For general continuous curves, it’s not that a simple proof [of the Jordan curve theorem] is not possible, it’s that it’s not desirable. The true content of the result is homology theory, which proves the separation result in n dimensions. There are special proofs in 2D that are simpler, but every such proof that I have seen feels like a one-night stand.

Only Dirichlet, Not I, not Cauchy, not Gauss, knows what a perfectly rigourous proof is, but we learn it only from him. When Gauss says he has proved something, I think it is very likely; when Cauchy says it, it is a fifty-fifty bet; when Dirichlet says it, it is certain; I prefer not to go into these delicate matters. C. G. J. Jacobi, writing to von Humboldt, in 1846.

“Having thus refreshed ourselves in the oasis of a proof, we now turn again into the desert of definitions.”

  • Th. Bröcker & K. Jänich, Introduction to differential topology (p.25)

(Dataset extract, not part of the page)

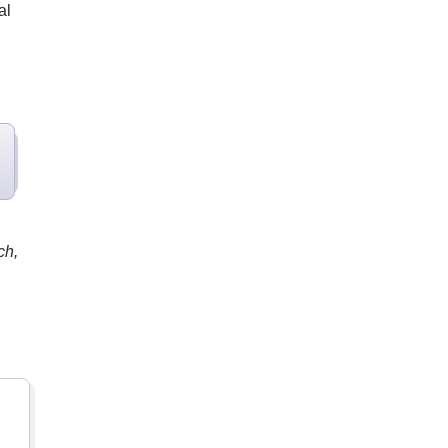
al
ch,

“You don’t have to believe in God, but you should believe in The Book.” — Paul Erdős. describing the Book held by the God that contains the most beautiful proofs to all the theorems

“A good stock of examples, as large as possible, is indispensable for a thorough understanding of any concept, and when I want to learn something new, I make it my first job to build one.” - Paul Halmos

“Don’t just read it; fight it! Ask your own questions, look for your own examples, discover your own proofs. Is the hypothesis necessary? Is the converse true? What happens in the classical special case? What about the degenerate cases? Where does the proof use the hypothesis?” - Paul Halmos

“Keep in mind that there are millions of theorems but only thousands of proofs, hundreds of proof blocks, and dozens of ideas. Unfortunately, no one has figured out how to transfer the ideas directly yet, so you have to extract them from complicated arguments by yourself.” - Fedja Nazarov

“Each day learn something new, and just as important, relearn something old.” - Robert Brault

“An expert is a man who has made all the mistakes that can be made, in a very narrow field.” - Niels Bohr

“If you want to build a ship, don’t drum up people together to collect wood and don’t assign them tasks and work, but rather teach them to long for the endless immensity of the sea.” - Antoine de Saint-Exupery

“The mind is not a vessel to be filled but a fire to be kindled.” - Plutarch

“Each problem that I solved became a rule which served afterwards to solve other problems.” - Rene Descartes

“The student of mathematics has to develop a tolerance for ambiguity. Pedantry can be the enemy of insight.” - Gila Hanna

“Geometry is the art of correct reasoning from incorrectly drawn figures.” - Henri Poincaré

“So a bundle of sets over I is“essentially just" a function with codomain I. The two are not of course identical conceptually. To construe a function as a bundle is to offer a new, and provocative, perspective." - Robert Goldblatt

“Perhaps the purpose of categorical algebra is to show that which is trivial is trivially trivial.” - Peter Freyd

“All analysts spend half their time hunting through the literature for inequalities which they want to use and cannot prove.” - G.H. Hardy

In describing the natural understanding we have of factoring, the famous mathematician Paul Erdos would have said, “Every baby knows that any integer greater than one can be factored into a product of primes.” While Erdos often exaggerated what babies know, it is certainly true that most grade school children know it.

“Q: What’s yellow, linear, normed, and complete? A: A Bananach space.”

Being obvious does not imply that it’s true.